As to claim 2, claim 1 is incorporated and Kothari discloses the one or more neural networks generate the one or more portions of one or more images based, at least in part, on comparing one or more loss values calculated by the one or more tasks (Kothari, ¶0384, “model training 3114 may include retraining or updating an initial model 3304 (e.g., a pre-trained model) using new training data (e.g., new input data, such as customer dataset 3306, and/or new ground truth data associated with input data). In at least one embodiment, to retrain, or update, initial model 3304, output or loss layer(s) of initial model 3304 may be reset, or deleted, and/or replaced with an updated or new output or loss layer(s). In at least one embodiment, initial model 3304 may have previously fine-tuned parameters (e.g., weights and/or biases) that remain from prior training, so training or retraining 3114 may not take as long or require as much processing as training a model from scratch. In at least one embodiment, during model training 3114, by having reset or replaced output or loss layer(s) of initial model 3304, parameters may be updated and re-tuned for a new data set based on loss calculations associated with accuracy of output or loss layer(s) at generating predictions on new, customer dataset 3306 (e.g., image data 3108 of FIG. 31).” Retraining can be part of neural network feature.).
As to claim 3, claim 1 is incorporated and Kothari discloses the one or more neural networks include one or more transformer models each specific to one or more independent tasks (Kothari, ¶0057, “a segment of text can be encoded using layers of a convolutional neural network (CNN), as a CNN can determine an underlying pattern in this text, where different patterns can be used to generate different objects, actions, or occurrences in animation. In at least one embodiment, encoding from one or more CNNs 210 can be fed to a transformer 212, which can determine and understand how objects are related, which is important to bring consistency and coherence to a sequence of animation. In at least one embodiment, a transformer can attempt to understand an entire story in order to generate appropriate animation. In at least one embodiment, this can include determining which objects to emphasize, as well as a relative importance of various events to this overall story. In at least one embodiment, transformer 212 can have an ability to go back and modify already generated animation as transformer 212 better understands this story and importance of objects and events in that story.”).
As to claim 5, claim 1 is incorporated and Kothari discloses the one or more neural networks are trained to perform the one or more tasks to include identifying text in an image (Kothari, ¶0046, “an object within a field of view of a camera 106 of an AR headset 104 may include textual content.

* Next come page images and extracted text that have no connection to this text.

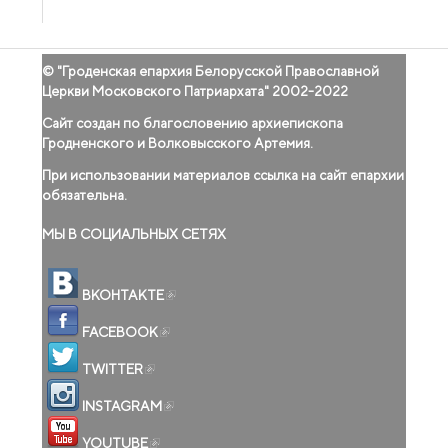
© "
Гроденская епархия Белорусской Православной
Церкви Московского Патриархата
" 2002-2022
Сайт создан по благословению архиепископа
Гродненского и Волковысского Артемия.
При использовании материалов ссылка на сайт епархии
обязательна.
МЫ В СОЦИАЛЬНЫХ СЕТЯХ
(внешняя ссылка)
ВКОНТАКТЕ
(внешняя ссылка)
FACEBOOK
(внешняя ссылка)
TWITTER
(внешняя ссылка)
INSTAGRAM
(внешняя ссылка)
YOUTUBE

In at least one embodiment, this may include a book, magazine, digital interface, publication, or other source of text. In at least one embodiment, camera 106 can capture image or video data including a view of at least a portion of this text, and this text can be analyzed to determine content to be presented to user 102 through AR headset 104.” “an application can attempt to identify one or more objects represented or described in this text, and then generate image, video, or animation content to be displayed to user 102 via display 108. In at least one embodiment, as user 102 causes this text to change, such as my flipping pages of a book 150 or scrolling an interface, this generated content can update to represent this change in text.” ¶0053, “these images or video frames may be passed to an optical character recognition (OCR) application 206 or module that can generate text data corresponding to text represented in these images or video, wherein this text can be provided as an additional input to one or more neural networks to help improve inferencing results.”).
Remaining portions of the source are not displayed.